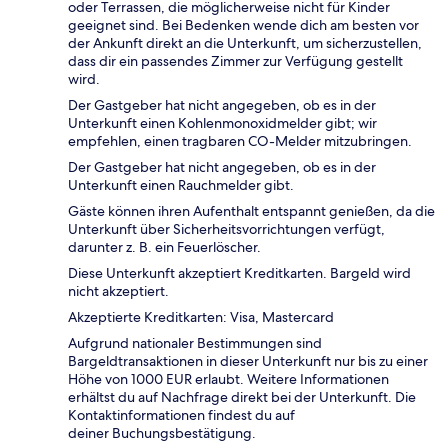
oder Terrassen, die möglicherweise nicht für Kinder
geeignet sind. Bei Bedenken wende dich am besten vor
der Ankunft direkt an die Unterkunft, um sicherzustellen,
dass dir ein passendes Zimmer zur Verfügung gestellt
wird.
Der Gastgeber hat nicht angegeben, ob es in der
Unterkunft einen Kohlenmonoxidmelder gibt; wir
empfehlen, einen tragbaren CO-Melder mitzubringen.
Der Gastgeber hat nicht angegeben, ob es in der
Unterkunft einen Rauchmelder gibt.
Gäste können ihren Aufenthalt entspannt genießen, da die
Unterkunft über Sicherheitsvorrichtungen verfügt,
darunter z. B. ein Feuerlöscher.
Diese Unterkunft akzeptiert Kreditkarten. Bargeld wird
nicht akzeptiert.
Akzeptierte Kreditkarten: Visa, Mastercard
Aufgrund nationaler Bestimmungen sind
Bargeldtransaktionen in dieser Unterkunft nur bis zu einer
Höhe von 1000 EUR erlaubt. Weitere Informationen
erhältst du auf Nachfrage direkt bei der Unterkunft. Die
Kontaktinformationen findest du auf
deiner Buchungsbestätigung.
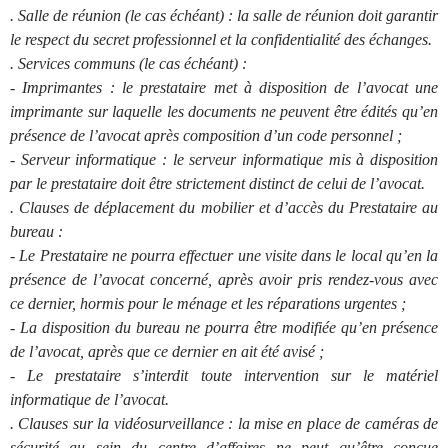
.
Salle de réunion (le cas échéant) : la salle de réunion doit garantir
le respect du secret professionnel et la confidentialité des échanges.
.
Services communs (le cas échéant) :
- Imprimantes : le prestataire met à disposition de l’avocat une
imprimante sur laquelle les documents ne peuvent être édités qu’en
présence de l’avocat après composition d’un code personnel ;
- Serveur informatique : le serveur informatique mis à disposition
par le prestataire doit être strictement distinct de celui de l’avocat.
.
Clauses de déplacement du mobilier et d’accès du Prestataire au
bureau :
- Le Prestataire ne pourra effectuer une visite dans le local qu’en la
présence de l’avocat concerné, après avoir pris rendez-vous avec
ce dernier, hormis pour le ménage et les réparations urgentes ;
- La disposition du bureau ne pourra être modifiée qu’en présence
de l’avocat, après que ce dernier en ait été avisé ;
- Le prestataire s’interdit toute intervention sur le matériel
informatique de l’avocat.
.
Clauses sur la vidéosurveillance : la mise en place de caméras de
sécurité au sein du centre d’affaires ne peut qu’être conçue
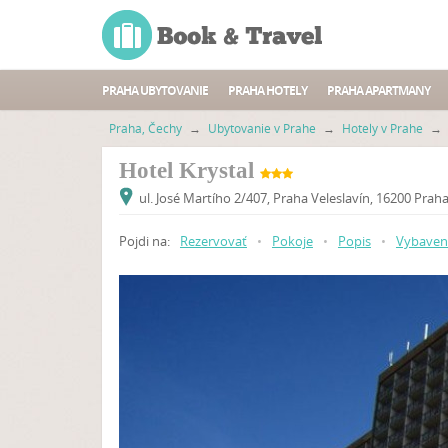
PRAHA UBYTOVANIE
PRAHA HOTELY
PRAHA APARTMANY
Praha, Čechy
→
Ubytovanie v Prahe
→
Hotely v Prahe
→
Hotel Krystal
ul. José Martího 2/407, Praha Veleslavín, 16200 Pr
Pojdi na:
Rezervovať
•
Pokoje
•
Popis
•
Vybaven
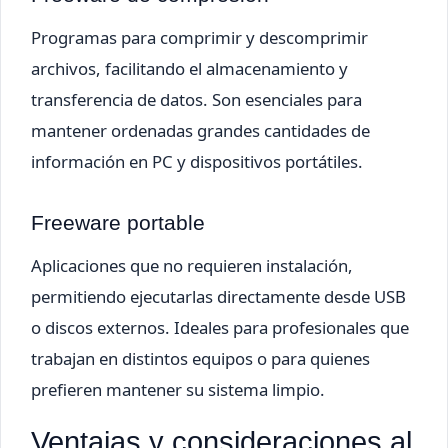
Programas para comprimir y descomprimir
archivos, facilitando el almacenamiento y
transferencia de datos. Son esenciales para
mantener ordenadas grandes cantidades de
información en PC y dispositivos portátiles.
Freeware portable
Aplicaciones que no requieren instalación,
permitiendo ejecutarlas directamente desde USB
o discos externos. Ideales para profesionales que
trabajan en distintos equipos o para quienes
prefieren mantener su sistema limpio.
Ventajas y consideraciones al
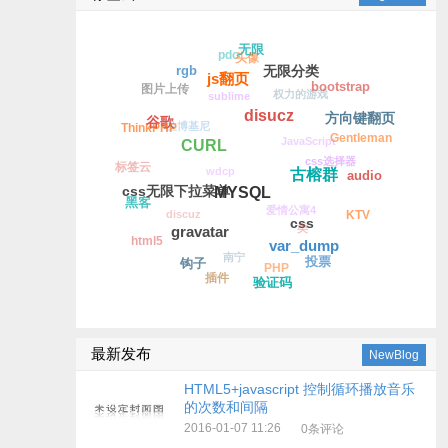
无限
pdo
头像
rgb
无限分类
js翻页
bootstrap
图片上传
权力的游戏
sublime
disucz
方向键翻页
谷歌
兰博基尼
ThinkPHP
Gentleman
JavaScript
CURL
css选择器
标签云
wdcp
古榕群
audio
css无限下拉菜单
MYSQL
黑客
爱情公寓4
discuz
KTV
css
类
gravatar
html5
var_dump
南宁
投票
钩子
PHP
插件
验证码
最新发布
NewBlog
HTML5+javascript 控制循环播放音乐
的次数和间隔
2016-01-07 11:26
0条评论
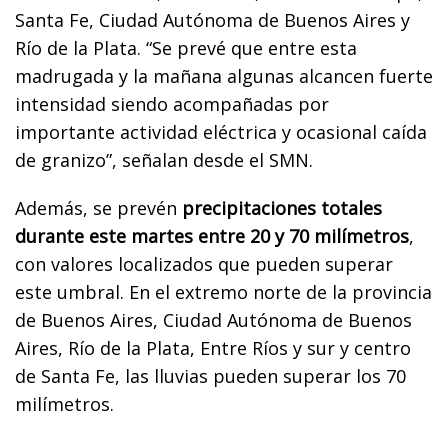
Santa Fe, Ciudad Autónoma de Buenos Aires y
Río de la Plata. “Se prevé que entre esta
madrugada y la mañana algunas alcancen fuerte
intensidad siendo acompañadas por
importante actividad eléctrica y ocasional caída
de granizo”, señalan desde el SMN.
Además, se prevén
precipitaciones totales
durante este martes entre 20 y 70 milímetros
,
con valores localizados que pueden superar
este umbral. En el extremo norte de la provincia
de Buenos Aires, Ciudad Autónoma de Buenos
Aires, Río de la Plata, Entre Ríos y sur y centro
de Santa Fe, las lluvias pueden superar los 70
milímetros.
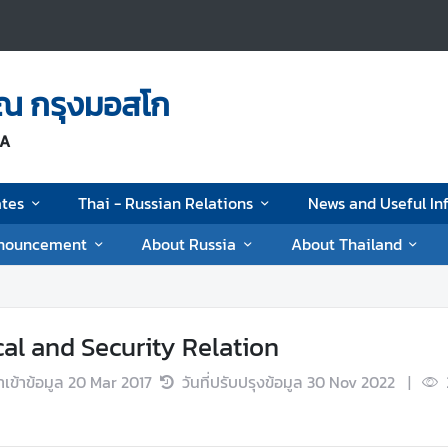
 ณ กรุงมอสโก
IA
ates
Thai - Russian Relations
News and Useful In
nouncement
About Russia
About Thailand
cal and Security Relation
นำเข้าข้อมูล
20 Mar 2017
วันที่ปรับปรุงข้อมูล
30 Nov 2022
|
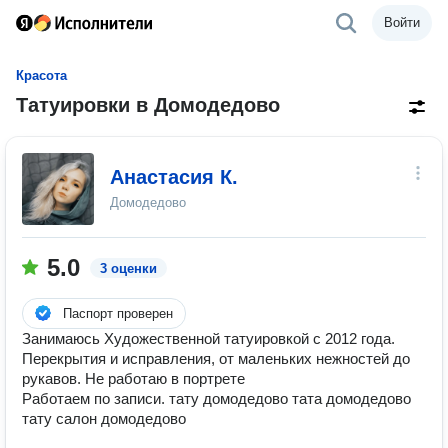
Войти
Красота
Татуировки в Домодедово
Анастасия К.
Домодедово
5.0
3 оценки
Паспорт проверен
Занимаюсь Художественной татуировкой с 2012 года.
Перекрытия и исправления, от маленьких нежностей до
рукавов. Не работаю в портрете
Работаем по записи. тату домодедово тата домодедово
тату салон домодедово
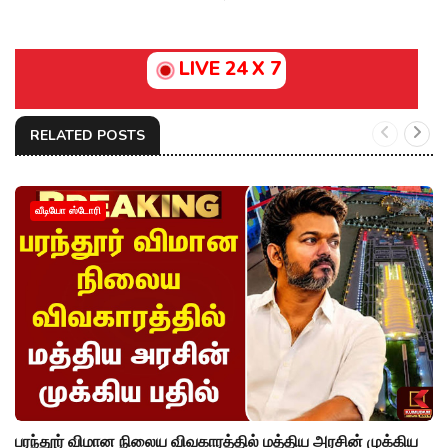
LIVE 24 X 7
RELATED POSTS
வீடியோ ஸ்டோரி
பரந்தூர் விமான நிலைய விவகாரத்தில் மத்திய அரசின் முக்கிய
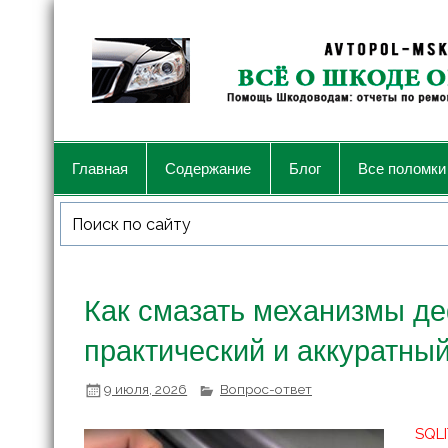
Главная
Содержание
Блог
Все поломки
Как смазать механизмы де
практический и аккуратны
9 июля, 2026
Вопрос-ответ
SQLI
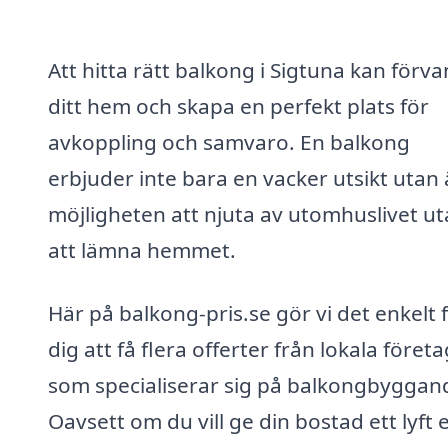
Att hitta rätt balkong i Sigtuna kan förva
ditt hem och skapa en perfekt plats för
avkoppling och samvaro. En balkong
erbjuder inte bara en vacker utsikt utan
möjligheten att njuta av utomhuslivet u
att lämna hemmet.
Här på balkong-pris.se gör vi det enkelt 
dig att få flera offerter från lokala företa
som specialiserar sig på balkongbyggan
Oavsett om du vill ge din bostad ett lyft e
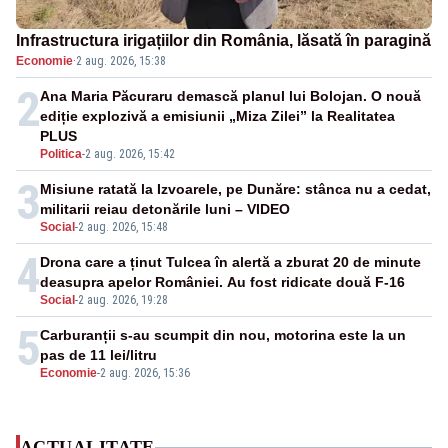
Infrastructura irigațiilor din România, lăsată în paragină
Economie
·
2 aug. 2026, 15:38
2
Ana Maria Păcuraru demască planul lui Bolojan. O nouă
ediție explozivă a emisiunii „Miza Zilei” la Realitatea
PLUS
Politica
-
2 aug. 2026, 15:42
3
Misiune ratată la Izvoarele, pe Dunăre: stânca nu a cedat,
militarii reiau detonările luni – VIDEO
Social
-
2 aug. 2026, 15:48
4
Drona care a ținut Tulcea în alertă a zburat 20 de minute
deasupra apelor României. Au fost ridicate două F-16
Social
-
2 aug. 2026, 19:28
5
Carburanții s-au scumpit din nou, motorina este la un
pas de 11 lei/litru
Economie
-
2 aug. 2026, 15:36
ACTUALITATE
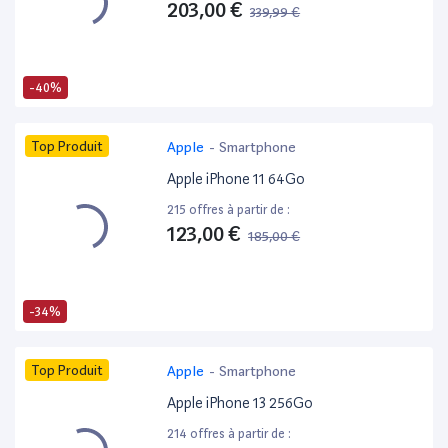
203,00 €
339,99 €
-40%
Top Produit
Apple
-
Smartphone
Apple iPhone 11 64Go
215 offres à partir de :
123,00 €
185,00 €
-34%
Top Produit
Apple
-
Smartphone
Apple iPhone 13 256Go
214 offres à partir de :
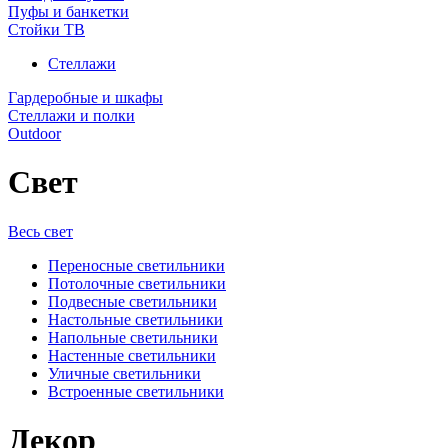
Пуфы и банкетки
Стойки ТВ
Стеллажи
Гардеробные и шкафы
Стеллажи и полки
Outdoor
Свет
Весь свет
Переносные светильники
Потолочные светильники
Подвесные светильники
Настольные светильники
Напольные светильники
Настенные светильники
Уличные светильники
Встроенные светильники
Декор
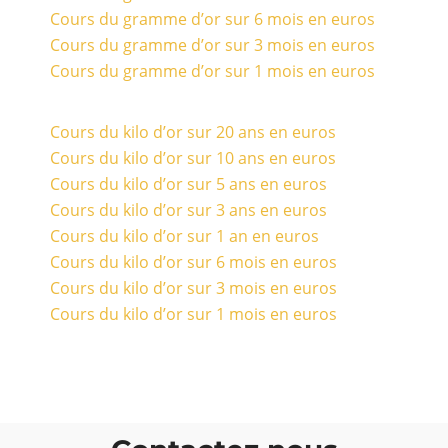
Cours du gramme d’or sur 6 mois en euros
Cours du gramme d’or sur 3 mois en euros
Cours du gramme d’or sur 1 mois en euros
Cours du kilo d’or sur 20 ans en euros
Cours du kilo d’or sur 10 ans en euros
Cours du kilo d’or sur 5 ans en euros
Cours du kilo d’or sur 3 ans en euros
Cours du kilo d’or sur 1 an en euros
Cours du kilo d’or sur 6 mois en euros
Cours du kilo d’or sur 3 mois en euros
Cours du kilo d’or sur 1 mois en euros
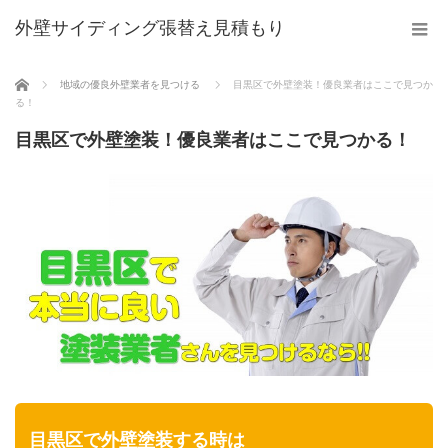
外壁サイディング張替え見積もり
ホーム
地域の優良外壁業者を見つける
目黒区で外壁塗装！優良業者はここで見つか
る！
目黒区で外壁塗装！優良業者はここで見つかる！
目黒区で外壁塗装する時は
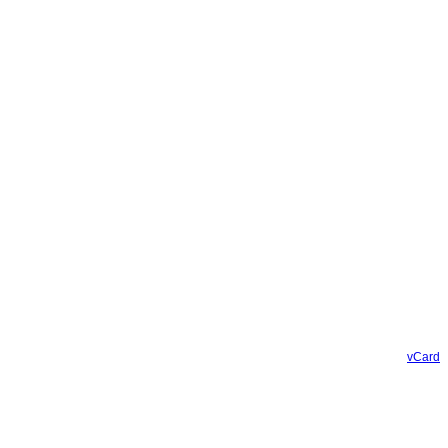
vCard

━━━━━━━━━━━━━━━━━━━━━━━━━━━━━━

Work task: In the entries above, count the lines that contain the string "gramme" and reply with the number only.

Reply: 3